The very limited exporting features [at] the moment are like exporting a video, but we have in the long-term [plans for] exporting a standalone game outside of Dreams entirely—exporting to other devices and beyond.

What ties these two engines and this idea I have together is how PlayStation’s leadership has been staked going into the next-generation where ecosystems will be the dominating factor. In 2019, PlayStation saw two new internal promotions to executive positions: Jim Ryan became the CEO and President in April and Hermen Hulst became the studio head of SIE Worldwide Studios, which oversees all first-party development. Both executives have spent their time with the European division of PlayStation. The company has been centralizing key people in the company’s executive leadership in Europe, home to both Guerrilla Games and Media Molecule. You may also recognize Hermen as the (now former) Managing Director of Guerrilla Games.

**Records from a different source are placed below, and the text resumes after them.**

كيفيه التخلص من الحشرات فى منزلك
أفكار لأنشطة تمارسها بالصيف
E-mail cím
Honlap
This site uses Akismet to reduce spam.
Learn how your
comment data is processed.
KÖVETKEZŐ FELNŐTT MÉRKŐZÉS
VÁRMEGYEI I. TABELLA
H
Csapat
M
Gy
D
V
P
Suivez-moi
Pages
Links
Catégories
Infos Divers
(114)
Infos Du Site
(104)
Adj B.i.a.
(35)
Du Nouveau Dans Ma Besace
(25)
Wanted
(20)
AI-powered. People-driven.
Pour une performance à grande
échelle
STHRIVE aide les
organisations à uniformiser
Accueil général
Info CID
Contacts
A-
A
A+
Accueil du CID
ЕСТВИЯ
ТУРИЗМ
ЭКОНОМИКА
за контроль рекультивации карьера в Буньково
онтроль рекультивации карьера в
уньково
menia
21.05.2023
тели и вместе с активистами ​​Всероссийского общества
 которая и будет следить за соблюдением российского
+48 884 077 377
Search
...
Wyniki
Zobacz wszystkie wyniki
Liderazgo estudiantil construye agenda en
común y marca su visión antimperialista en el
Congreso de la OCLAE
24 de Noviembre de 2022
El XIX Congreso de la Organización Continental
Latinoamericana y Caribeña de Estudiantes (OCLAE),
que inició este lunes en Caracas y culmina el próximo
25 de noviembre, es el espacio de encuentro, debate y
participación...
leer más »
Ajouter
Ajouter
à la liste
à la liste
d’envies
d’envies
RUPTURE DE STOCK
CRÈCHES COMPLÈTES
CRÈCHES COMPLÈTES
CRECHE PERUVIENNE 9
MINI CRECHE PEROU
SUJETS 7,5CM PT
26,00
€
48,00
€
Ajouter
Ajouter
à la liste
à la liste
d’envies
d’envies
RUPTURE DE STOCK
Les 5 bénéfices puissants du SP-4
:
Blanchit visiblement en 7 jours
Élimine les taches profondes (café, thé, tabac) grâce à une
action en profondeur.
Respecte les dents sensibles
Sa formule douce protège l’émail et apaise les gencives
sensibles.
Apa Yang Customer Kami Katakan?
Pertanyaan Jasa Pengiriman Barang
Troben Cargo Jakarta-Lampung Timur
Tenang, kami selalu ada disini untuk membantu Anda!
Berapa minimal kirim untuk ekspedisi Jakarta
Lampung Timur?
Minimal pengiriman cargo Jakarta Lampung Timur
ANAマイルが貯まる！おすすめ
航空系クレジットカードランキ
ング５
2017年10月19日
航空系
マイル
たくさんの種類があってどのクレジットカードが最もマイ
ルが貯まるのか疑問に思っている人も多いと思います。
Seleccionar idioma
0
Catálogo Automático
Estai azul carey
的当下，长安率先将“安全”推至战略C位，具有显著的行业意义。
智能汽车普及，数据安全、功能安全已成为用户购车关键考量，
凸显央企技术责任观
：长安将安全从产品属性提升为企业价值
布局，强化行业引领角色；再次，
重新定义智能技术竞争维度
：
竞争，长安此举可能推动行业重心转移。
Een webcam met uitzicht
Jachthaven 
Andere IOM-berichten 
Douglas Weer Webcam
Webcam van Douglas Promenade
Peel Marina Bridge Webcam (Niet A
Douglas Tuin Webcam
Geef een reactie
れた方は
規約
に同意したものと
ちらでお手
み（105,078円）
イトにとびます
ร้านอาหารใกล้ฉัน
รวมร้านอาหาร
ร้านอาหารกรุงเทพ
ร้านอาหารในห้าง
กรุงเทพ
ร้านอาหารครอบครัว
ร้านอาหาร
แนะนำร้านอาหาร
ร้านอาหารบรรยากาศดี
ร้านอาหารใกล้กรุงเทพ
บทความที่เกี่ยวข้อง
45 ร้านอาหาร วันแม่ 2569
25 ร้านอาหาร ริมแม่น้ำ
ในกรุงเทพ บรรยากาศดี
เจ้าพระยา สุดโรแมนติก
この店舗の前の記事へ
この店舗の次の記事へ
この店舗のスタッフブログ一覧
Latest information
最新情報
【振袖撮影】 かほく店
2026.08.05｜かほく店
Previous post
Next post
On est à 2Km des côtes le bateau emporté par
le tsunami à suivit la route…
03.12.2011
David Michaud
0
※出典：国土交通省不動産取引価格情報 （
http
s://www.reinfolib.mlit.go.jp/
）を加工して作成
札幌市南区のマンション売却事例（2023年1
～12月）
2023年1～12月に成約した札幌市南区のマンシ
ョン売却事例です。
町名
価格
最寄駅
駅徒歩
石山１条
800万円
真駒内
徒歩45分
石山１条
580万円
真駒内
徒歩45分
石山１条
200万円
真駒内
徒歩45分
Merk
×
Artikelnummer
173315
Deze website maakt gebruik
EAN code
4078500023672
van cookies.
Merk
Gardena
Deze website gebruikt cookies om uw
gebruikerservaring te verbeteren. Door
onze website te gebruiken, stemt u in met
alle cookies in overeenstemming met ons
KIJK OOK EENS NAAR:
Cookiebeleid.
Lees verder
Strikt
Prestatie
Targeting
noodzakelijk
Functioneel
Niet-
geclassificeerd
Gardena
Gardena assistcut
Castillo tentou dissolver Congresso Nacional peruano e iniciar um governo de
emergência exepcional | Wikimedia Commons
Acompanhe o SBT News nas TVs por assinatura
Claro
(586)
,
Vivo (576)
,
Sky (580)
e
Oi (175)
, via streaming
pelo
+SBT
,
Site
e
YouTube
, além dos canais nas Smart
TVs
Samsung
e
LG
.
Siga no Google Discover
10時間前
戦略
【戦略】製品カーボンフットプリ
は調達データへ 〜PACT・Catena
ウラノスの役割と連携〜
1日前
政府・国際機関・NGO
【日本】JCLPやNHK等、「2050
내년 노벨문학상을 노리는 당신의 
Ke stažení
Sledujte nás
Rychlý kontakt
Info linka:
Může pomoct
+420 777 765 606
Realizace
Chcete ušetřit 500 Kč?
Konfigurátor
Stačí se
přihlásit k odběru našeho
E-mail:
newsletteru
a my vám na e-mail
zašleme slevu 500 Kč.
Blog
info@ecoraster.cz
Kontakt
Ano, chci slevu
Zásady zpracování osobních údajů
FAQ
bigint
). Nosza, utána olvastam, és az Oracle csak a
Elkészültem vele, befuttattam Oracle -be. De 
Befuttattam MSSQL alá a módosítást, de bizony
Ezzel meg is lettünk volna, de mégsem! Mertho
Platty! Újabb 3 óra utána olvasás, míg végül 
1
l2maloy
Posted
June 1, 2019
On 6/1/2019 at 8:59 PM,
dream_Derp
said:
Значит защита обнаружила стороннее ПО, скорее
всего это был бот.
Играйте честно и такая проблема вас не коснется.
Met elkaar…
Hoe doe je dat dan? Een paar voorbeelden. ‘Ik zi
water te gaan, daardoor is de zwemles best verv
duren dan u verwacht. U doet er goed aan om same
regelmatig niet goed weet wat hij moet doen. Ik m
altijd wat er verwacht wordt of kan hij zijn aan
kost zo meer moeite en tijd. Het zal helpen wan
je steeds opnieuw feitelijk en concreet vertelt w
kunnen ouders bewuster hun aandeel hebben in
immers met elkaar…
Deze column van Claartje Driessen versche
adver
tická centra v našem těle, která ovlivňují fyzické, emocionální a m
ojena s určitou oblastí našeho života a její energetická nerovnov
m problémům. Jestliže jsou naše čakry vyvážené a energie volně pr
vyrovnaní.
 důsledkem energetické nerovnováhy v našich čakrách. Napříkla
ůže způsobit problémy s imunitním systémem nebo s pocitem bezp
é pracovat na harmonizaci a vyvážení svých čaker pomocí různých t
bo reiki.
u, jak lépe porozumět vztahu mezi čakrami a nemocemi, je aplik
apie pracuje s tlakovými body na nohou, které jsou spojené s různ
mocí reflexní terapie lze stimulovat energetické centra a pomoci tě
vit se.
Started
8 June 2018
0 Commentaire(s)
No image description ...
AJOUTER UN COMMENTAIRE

I agree with Mat Piscatella that ecosystems will be the battle to be won in 2020. It is readily apparent that is what Microsoft believes. It’s a practice that works pretty well for Apple. I think that Decima and Bubblebath can adapt to a wide variety of platforms and ecosystems. We know Decima has some sort of pipeline in place for porting massive open-world games to the PC. It even works with game streaming services based off Horizon joining the PS Now library this month until April. Horizon is technically on PC right now. We know they both work with VR development and it is a safe bet that they work with the PS5. These engines are future-proof for more than a PlayStation.

PlayStation has spent the PS4 generation backing their first-party studios, championing open-world, single player games, and making the PS4 “the best place to play.” As the industry moves into its next-generation, the “place to play” matters less than it ever has. Cross-play barriers are being shattered. Cloud streaming is stepping onto the scene in a big way. Games are no longer trapped in a special box under the TV, they go every where with us. I think PlayStation doesn’t just want to be the “place:” They want to power the play.